# How do we feel about Clarion?



## Rephlex (Mar 7, 2005)

Looking at a $129 Clarion Headunit here. 

Just want something cheap and good. No need for MP3 decoding as I've got an iPod. A rear aux. input would be nice, but I'm not seeing much of that in this price range. I'll just keep my iTrip. A nice FM Tuner would be nice. 
I owned a low end Clarion deck a few years ago in my del Sol and it was my favorite, even better than my Alpine that was like 80 bucks more. I guess my main question is if they've maintained their excellent sound controls, and if their tuners are still bad ass. Seems like it's got the best RMS rating in that range and it actually looks pretty clean. The Alpine is the only other one I'd get in the sub-$150 range.

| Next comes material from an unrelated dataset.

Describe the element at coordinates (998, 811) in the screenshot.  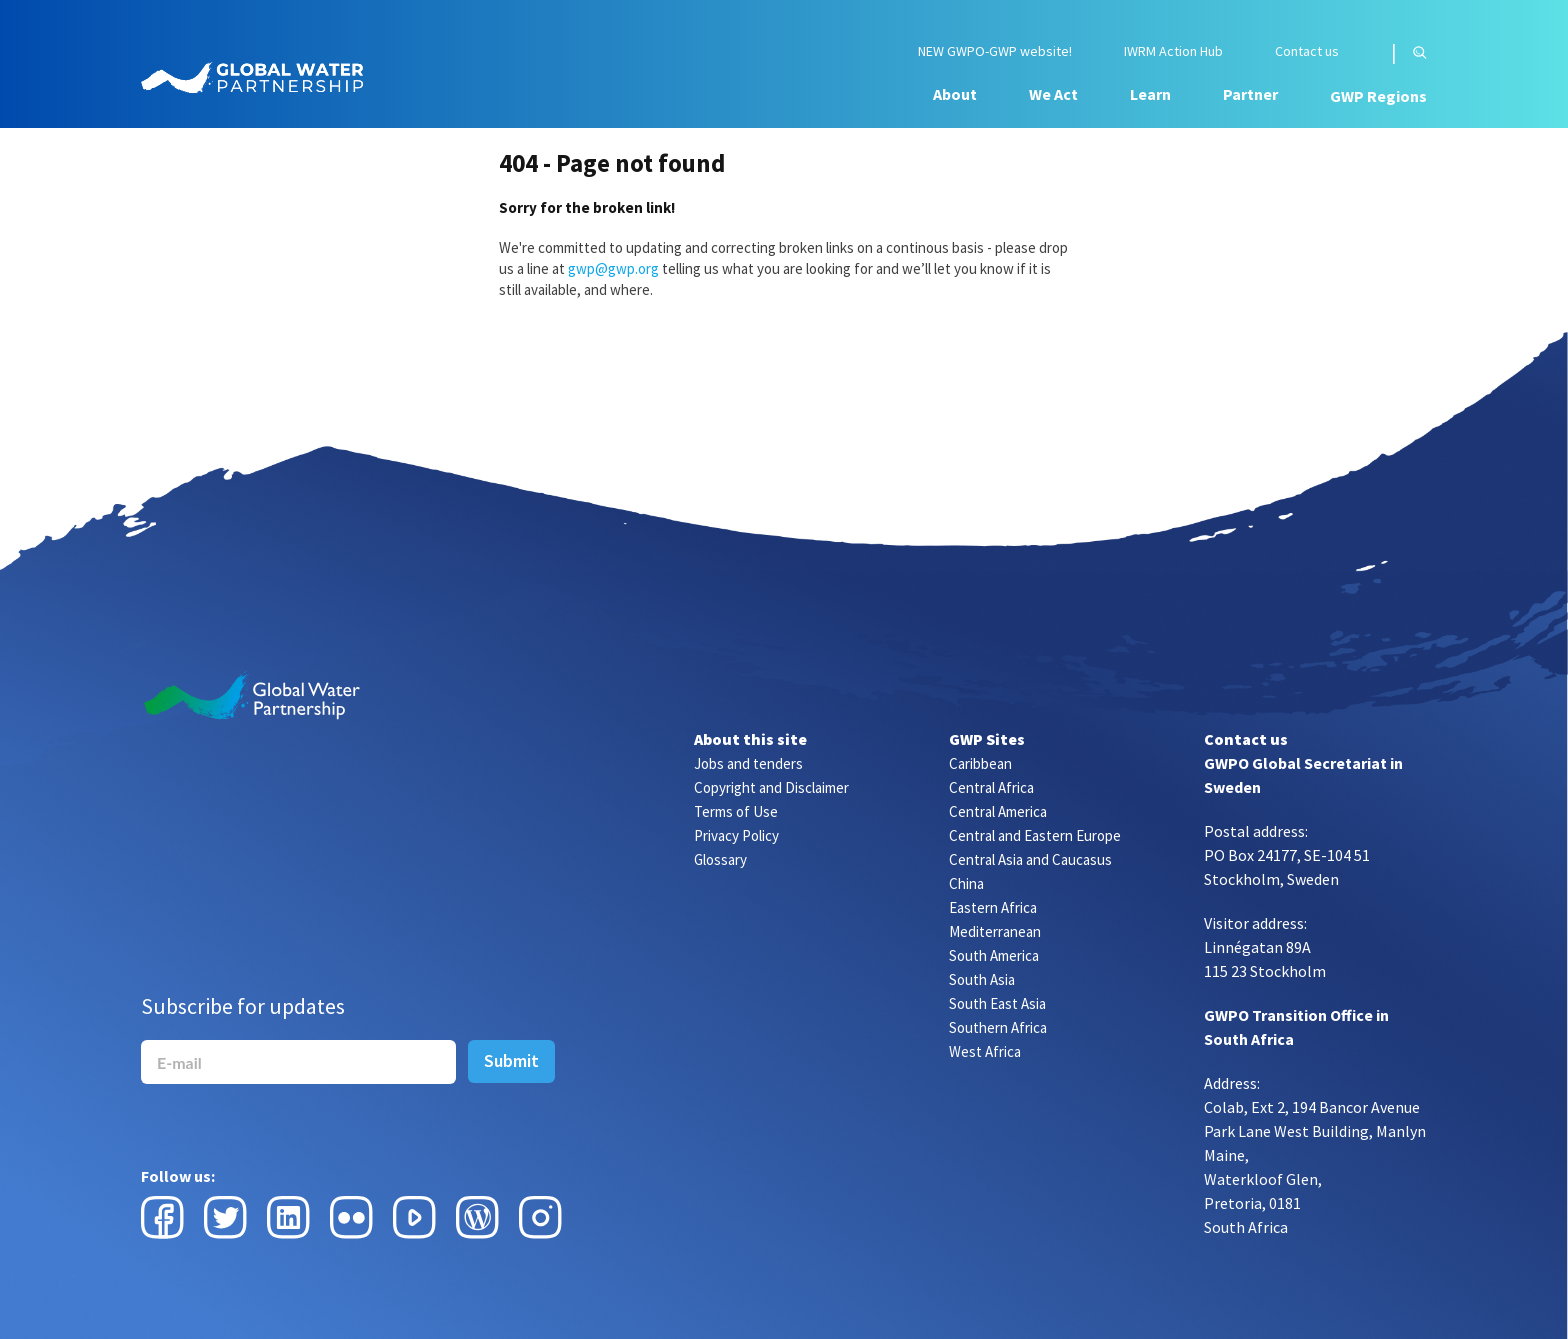
I see `Central America` at that location.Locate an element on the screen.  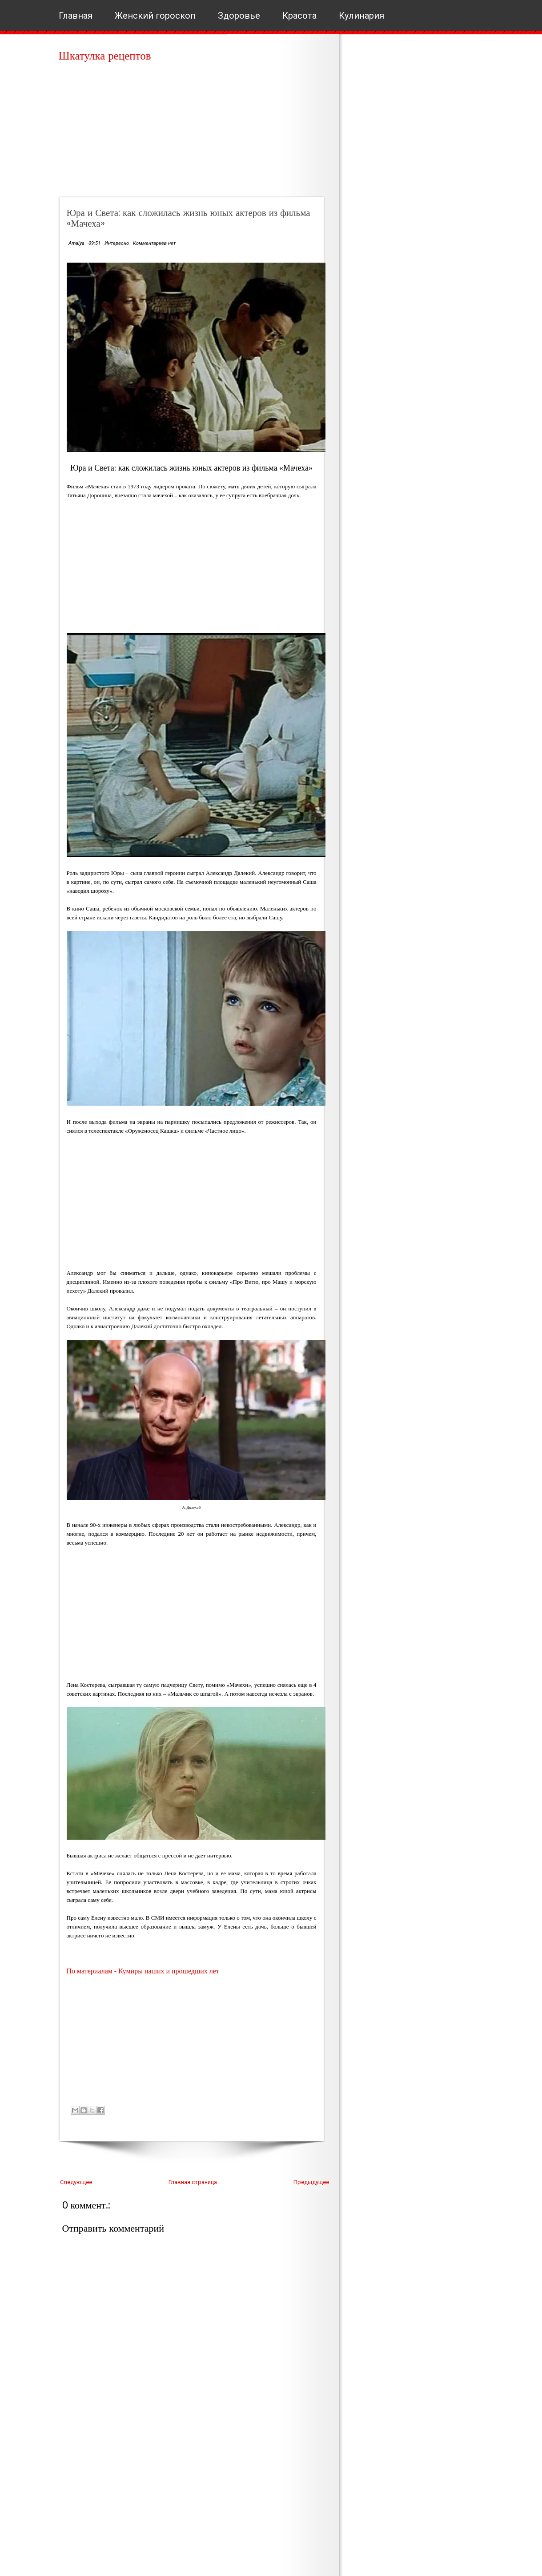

It's going to be hooked up to $50 speakers here. so super high quality/loudness isn't a huge issue. I just want to hear my music clearly... I'll spare the guy next to me. :hal:

so... Opinions?


----------



## mclee45 (Aug 3, 2003)

they are pretty good. maximas stereo's are clarions if not equipped with bose. But from what I heard, Clarion makes bose's systems


----------



## live4snow (Jan 5, 2005)

Looks like a good deal. Just make sure you get a warranty. I personally dont like the looks of it but if you like it go for it.


----------



## sentdawg (Oct 27, 2004)

my opinion is..if i wuz to buy clarion..its jus for the screens..headunits r okay..but they got sum bad ass screens


----------



## AznBoiBryant (Dec 29, 2004)

I have a clarion. It's the DXZ545MP. I love my deck. I might not look pretty like those sony or alpine but it performs very well... IMO you should just wait and save another $50 so you can get the DXZ555MP. It's like the DB255 but it plays mp3s/wma and it's proaudio.


----------



## Rephlex (Mar 7, 2005)

Well the proaudio makes it worth it. I'm not too worried about the mp3/wma since I'll be using the iPod. I was looking at the original one again yesterday, and it only allows you to adjust "bass and treble". That ain't gonna cut it. Looks like this will happen on friday, got some retroactive pay coming in. :thumbup: 

Any recommendations on cheap 4" speakers?


----------



## wildmanee (Nov 21, 2004)

yep, I've got the clarion one that plays mp3s/wmas, no problems with it at all, it's a sweet little headunit too. Unfortunately I haven't replaced my absolutely shitty stock speakers with anything decent yet..


----------